The strategy factory pattern paid off
Why strategies, models, and engines use class/module/kwargs configuration.
Why this mattered
A quant platform accumulates experiments quickly, and experiments need to be replayed.
This belongs in the development timeline because Agentic Quant Platform is not a single feature. It is a local-first quant research and trading platform with FastAPI, Celery, Postgres, Iceberg, DuckDB, MLflow, Redis-backed RAG, strategy factories, agents, bots, streaming, and paper trading.
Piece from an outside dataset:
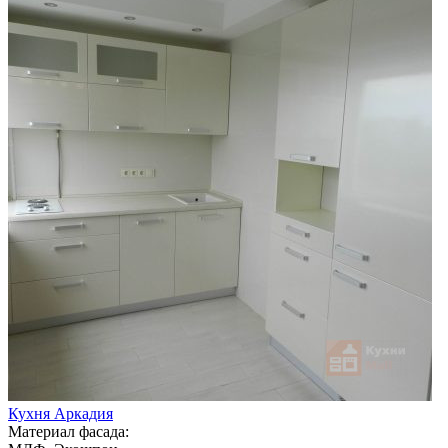
Кухня Аркадия
Материал фасада:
The project only became useful once its infrastructure decisions were written down well enough to be repeated.
Design decision
The factory pattern makes YAML a stable bridge between UI builders, backtests, paper sessions, and registered Python classes.
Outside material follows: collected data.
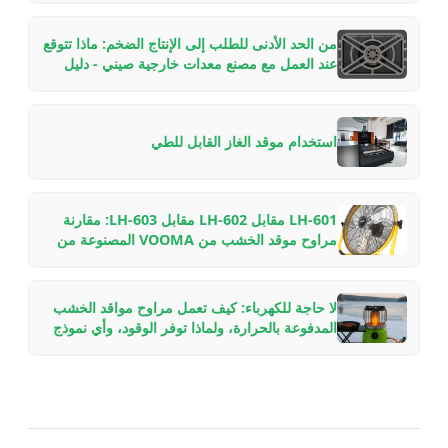
من الحد الأدنى للطلب إلى الإنتاج الضخم: ماذا تتوقع
عند العمل مع مصنع معدات خارجية صيني - دليل
داخلي
استخدام موقد الغاز القابل للطي
LH-601 مقابل LH-602 مقابل LH-603: مقارنة
مراوح موقد الخشب من VOOMA المصنوعة من
الألمنيوم للطيران لإعدادات المدافئ المختلفة
لا حاجة للكهرباء: كيف تعمل مراوح مواقد الخشب
المدفوعة بالحرارة، ولماذا توفر الوقود، وأي نموذج
تختار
The practical stack around this decision includes Python, FastAPI, Celery, Redis, Postgres, SQLAlchemy, Alembic, Iceberg, DuckDB, MLflow, LiteLLM, CrewAI, LangGraph, vectorbt-pro, Kafka, Flink, Next.js. I try to keep the interfaces small: configuration describes intent, runtime code owns behavior, and operational notes explain what a future maintainer should check first.
What I would repeat
It is not glamorous, but it prevents the platform from becoming a pile of one-off constructors.
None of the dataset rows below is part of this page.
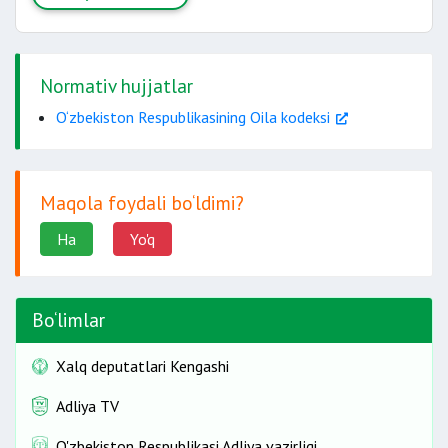
Normativ hujjatlar
O‘zbekiston Respublikasining Oila kodeksi
Maqola foydali bo‘ldimi?
Ha
Yo'q
Bo‘limlar
Xalq deputatlari Kengashi
Adliya TV
O'zbekiston Respublikasi Adliya vazirligi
The repeatable pattern is to make the boring path explicit. For this project that means clear repository boundaries, documented setup, predictable deployment commands, and enough observability to know whether the system is healthy or merely quiet.
Reader takeaway
If you are building something similar, start with the workflow you need to repeat every week. Then add only the platform pieces that make that workflow easier to recover, explain, and extend.